Вот я перезваниваюсь с белорусами, и все говорят: «Ни политика Лукашенко, ни экономика Лукашенко, ни социальные какие-то… и даже не выборы». Большинство людей сейчас уже протестуют в городах, деревнях, потому что они оскорблены действиями силовых структур.

То есть вопрос: эти действия были, потому что силовые структуры идиоты или потому что кто-то в этих силовых структурах провокатор? Вот, собственно говоря, главный вопрос. Хотя при всем при этом могу сказать, что у рабочего класса, который в Беларуси единственный на всем постсоветском пространстве является рабочим классом. Потому что это на самом деле очень большие рабочие коллективы очень мощных заводов, которые объединены пусть государственными профсоюзами, но все равно объединены. И там есть и объективные причины для недовольства большой экономической политикой. В частности, доля государственных предприятий снизилась за несколько лет до 46% в Беларуси.

― Что это значит?

― Это значит, что проходит приватизация, и в этой приватизации не участвуют, как правило, рабочие коллективы. Там постоянно идет ползучее увеличение рабочего возраста — то, против чего коммунисты протестуют в Российской Федерации. В Беларуси увеличивается пенсионный возраст. Я понимаю, почему это делается — потому что социальные издержки, которые государство несет на себе, то есть поддержка семьям, поддержка людям, бесплатное образование, бесплатная медицина — всё это огромные социальные издержки. А бюджет Беларуси, он дефицитный. Кто-то говорит о 39 миллиардах внешнего долга, на фоне которого проходит этот кризис.
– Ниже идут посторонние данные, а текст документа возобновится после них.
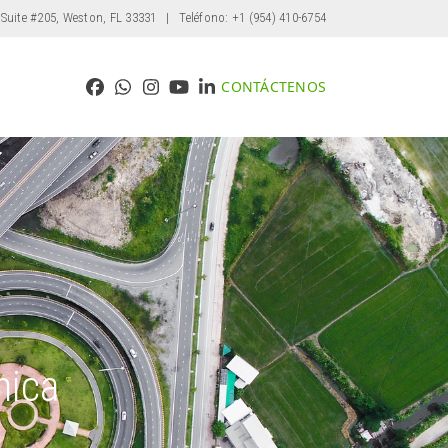
 Suite #205, Weston, FL 33331
| Teléfono: +1 (954) 410-6754
CONTÁCTENOS
Facebook
Whatsapp
Instagram
YouTube
LinkedIn
nica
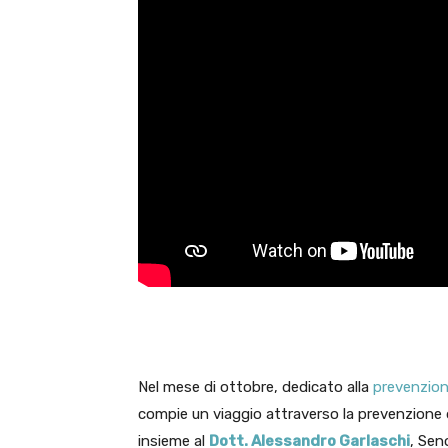
Nel mese di ottobre, dedicato alla
prevenzion
compie un viaggio attraverso la prevenzione d
insieme al
Dott. Alessandro Garlaschi
, Sen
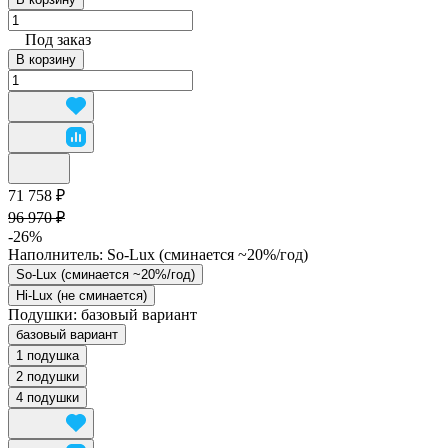
Под заказ
В корзину
71 758 ₽
96 970 ₽
-26%
Наполнитель:
So-Lux (cминается ~20%/год)
So-Lux (cминается ~20%/год)
Hi-Lux (не сминается)
Подушки:
базовый вариант
базовый вариант
1 подушка
2 подушки
4 подушки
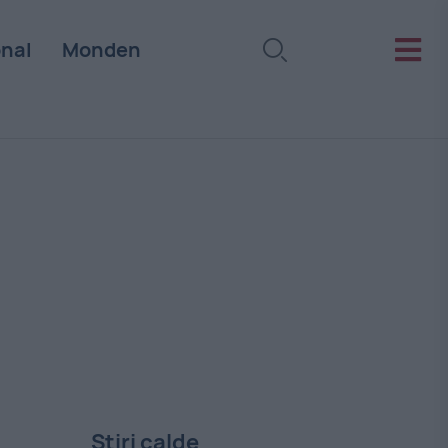
onal
Monden
Stiri calde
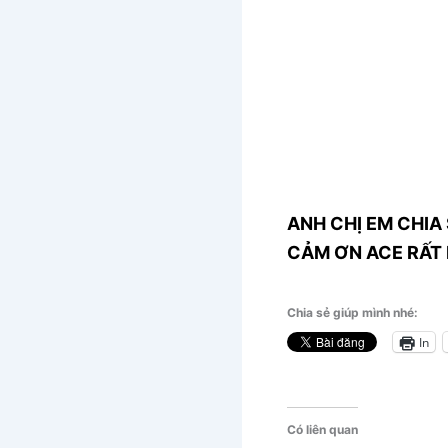
ANH CHỊ EM CHIA 
CẢM ƠN ACE RẤT 
Chia sẻ giúp mình nhé:
In
Có liên quan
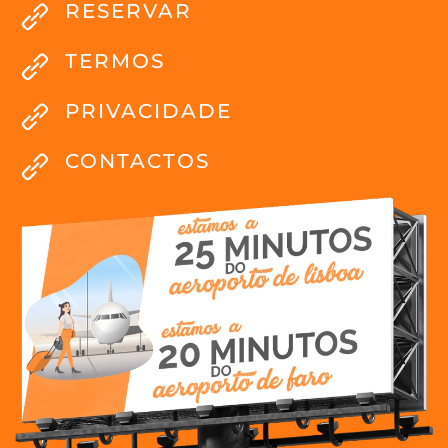
RESERVAR
TERMOS
PRIVACIDADE
CONTACTOS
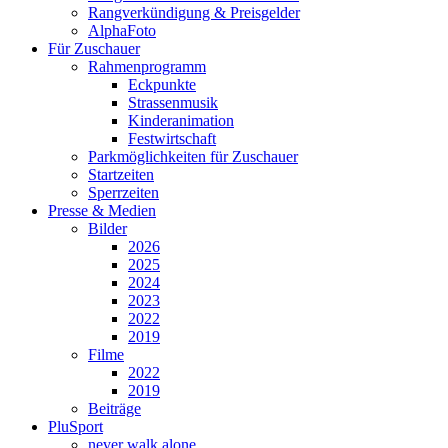
Rangverkündigung & Preisgelder
AlphaFoto
Für Zuschauer
Rahmenprogramm
Eckpunkte
Strassenmusik
Kinderanimation
Festwirtschaft
Parkmöglichkeiten für Zuschauer
Startzeiten
Sperrzeiten
Presse & Medien
Bilder
2026
2025
2024
2023
2022
2019
Filme
2022
2019
Beiträge
PluSport
never walk alone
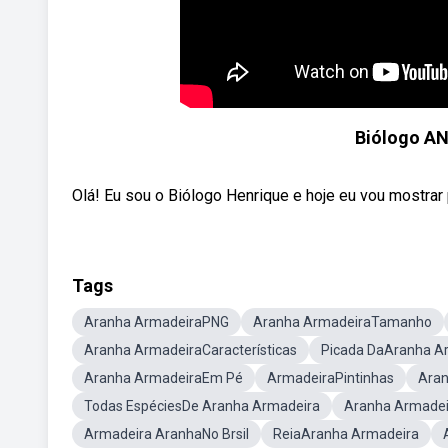
Biólogo A
Olá! Eu sou o Biólogo Henrique e hoje eu vou mostrar
Tags
Aranha ArmadeiraPNG
Aranha ArmadeiraTamanho
Aranha ArmadeiraCaracterísticas
Picada DaAranha A
Aranha ArmadeiraEm Pé
ArmadeiraPintinhas
Aran
Todas EspéciesDe Aranha Armadeira
Aranha Armadei
Armadeira AranhaNo Brsil
ReiaAranha Armadeira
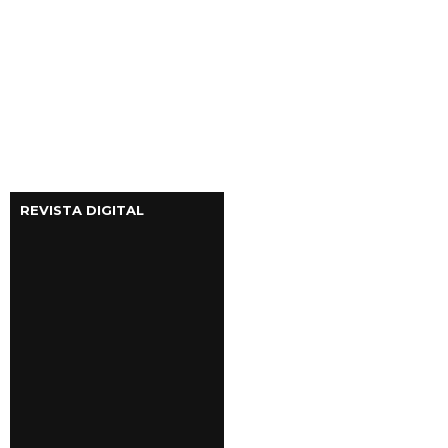
REVISTA DIGITAL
Плюс еще очень серьезный момент. Сейчас в августе произошло несколько событий, в частности, важнейшее событие — пуск атомной электростанции, которая в Беларуси строилась при поддержке «Росатома» на российский кредит. Мы об этом сейчас не говорим. На фоне этих событий мы даже не обсуждаем. А я считаю, что этот пуск — по-моему, Островецкая называется атомная электростанция, она находятся рядом с Литвой, — означает, что закупки российского газа сокращаются на 40%. Беларусь может стать — я не знаю, как будет после этой дестабилизации, этих событий — одним из крупнейших производителей электроэнергии вообще в Восточной Европе: зоне Балтии, Польше и так далее. Против этой атомной электростанции резко возражает Литва.

― Потому что это около их границы. Конечно, это не очень приятно. Все прекрасно помнят Чернобыль. Такое соседство сомнительное.

― Ну, кому-то приятно, кому-то неприятно. Возражает Польша. Кто-то говорит, по другим причинам возражает. Потому что сразу возникает конкуренция, в том числе в рамках поставки электроэнергии. Но дело не в этом. И в конце 20-го года Беларусь должны была проходить последний 5-й этап по обсуждению вступления в ВТО. Заявка Беларуси на членство ВТО лежит с 93-го года, еще Шушкевич подавал эту заявку. Все эти годы Александр Лукашенко блокировал вступление в ВТО, вполне, как говорится, создавая протекционистские разные формы для существования белорусского бизнеса внутреннего. В частности, сельских хозяйством Беларусь обеспечивает себя практически на 100%. В Беларуси есть заводы. Естественно, требование ВТО: это всё должно быть уничтожено, потому что конкурентное преимущество поддержки государства несовместима с членством ВТО.

Я думаю, что в этих событиях мы просто многих вещей до конца не понимаем и не оцениваем такими, какими они являются. Хотя, безусловно, возмущение народа действиями силовых структур и действиями власти, которая допустила подобный прецедент, подобную коллизию — это возмущение абсолютно справедливое и абсолютно правильное.

«ВЫБОРЫ — ЭТО НЕ ЦЕЛЬ ПОЛИТИКИ, А СПОСОБ ПОЛИТИКИ»

― В какой степени Путин напоминает вам Лукашенко в этой всей истории?

― Путин ни в какой степени мне не напоминает Лукашенко, потому что выборы — это просто инструмент, а не цель политики. Мы не живем ради того, чтобы кого-то выбирать. Мы выбираем кого-то или не выбираем ради того, чтобы жить. Бывают ситуации, когда выборы отменяются, когда страны находятся в каких-то тяжелых моментах. Запад навязывает выборную демократию как единственный момент политической жизни. Но это не так, потому что есть страны, где, допустим, не проходят выборы по европейскому типу, но они тоже живут и развиваются. Я вообще считаю, что у каждой нации… Ну, например, огромный, полуторамиллиардный Китай, где никаких выборов, например, нету. Китай развивается. Но мы не китайцы.

― Я думаю, Максим, надо спросить рядовых китайцев, насколько они чувствуют развитие Китая большого на своей собственной семье.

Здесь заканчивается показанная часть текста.